AIStorm, a San Jose, California-based AI startup that develops chipsets that can directly process data from devices, has raised $16 million. The company says the funding will enable it to scale manufacturing to deploy its hardware for devices like handsets, notebooks, smart speakers, remote controls, TVs, earbuds, IoT, and wearables and for transport applications.
Edge computing is forecast to be a $6.72 billion market by 2022. Its growth will coincide with that of the deep learning chipset market, which some analysts predict will reach $66.3 billion by 2025. There’s a reason for those rosy projections — edge computing is expected to make up roughly three-quarters of the total global AI chipset business in the next six years.
David Schie, a former executive at Maxim, Micrel, and Semtech, thinks the markets are ripe for disruption.
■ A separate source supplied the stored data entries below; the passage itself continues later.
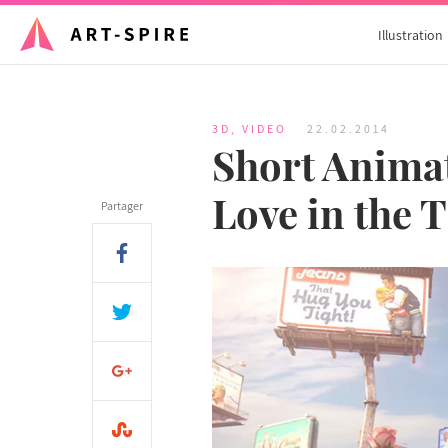
Illustration
3D
,
VIDEO
22.02.2014
Short Animat
Love in the 
Partager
With that in mind, he cofounded AIStorm in 2011 with Robert Barker, Andreas Sibrai, and Cesar Matias, who WSI, Toshiba, and Arm.
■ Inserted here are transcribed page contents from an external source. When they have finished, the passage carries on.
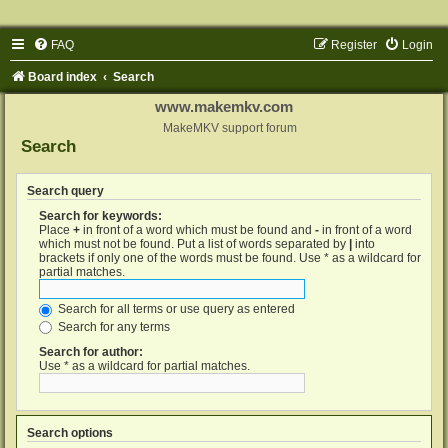
FAQ
Register
Login
Board index
Search
www.makemkv.com
MakeMKV support forum
Search
Search query
Search for keywords:
Place
+
in front of a word which must be found and
-
in front of a word
which must not be found. Put a list of words separated by
|
into
brackets if only one of the words must be found. Use * as a wildcard for
partial matches.
Search for all terms or use query as entered
Search for any terms
Search for author:
Use * as a wildcard for partial matches.
Search options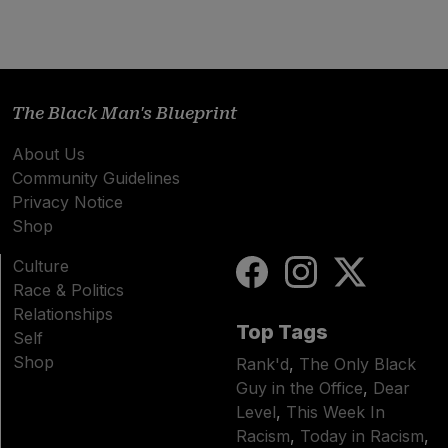
The Black Man's Blueprint
About Us
Community Guidelines
Privacy Notice
Shop
Culture
Race & Politics
Relationships
Top Tags
Self
Shop
Rank'd
,
The Only Black
Guy in the Office
,
Dear
Level
,
This Week In
Racism
,
Today in Racism
,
AIStorm calls its tech “AI-in-sensor” processing and claims it has the potential to meet the challenging power, latency, and cost requirements associated with at-the-edge AI. The startup’s chip design is capable of 2.5 theoretical operations per second and 10 theoretical operations per second per watt, or about 5 to 10 times lower than the average GPU-based system’s power draw (about 5 microwatts for audio and 15 microwatts for imaging). Through use of a technique called switched charge processing, which allows the chip to control the movement of electrons between storage elements, AIStorm’s hardware is able to further boost efficiency by ingesting and processing data without first digitizing it.
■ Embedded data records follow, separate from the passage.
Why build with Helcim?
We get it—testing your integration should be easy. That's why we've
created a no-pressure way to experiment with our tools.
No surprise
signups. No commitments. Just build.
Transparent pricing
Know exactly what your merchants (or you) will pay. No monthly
Why is that last bit important? Consider a security camera pointed at a warehouse. Points of interest — the areas around doors where intruders might enter, for instance — comprise only a fraction of the total pixels, so a connected system has to poll the sensor’s image data to try to figure out where to focus. By contrast, AIStorm’s chip lets the sensor itself deal with events, make decisions, and perform analyses.
In collaboration with its manufacturing partners, AIStorm is targeting a range of applications where its technology might offer advantages, including facial recognition, access control, behavioral tracking, people counting, face detection, object tracking, and segmentation. According to Schie, AIStorm’s chips, programmable architecture, and support for popular abstraction layers like Google’s TensorFlow could enable biometric authentication on devices like smartwatches and augmented reality glasses, or cameras with battery lives of years instead of weeks or months.
AsusTek, Egis Technology, Knowles, Meyer, Silergy, and Senvest Management participated in AIStorm’s oversubscribed Series B financing round. It brings the San Jose, California-based company’s total raised to around $30 million.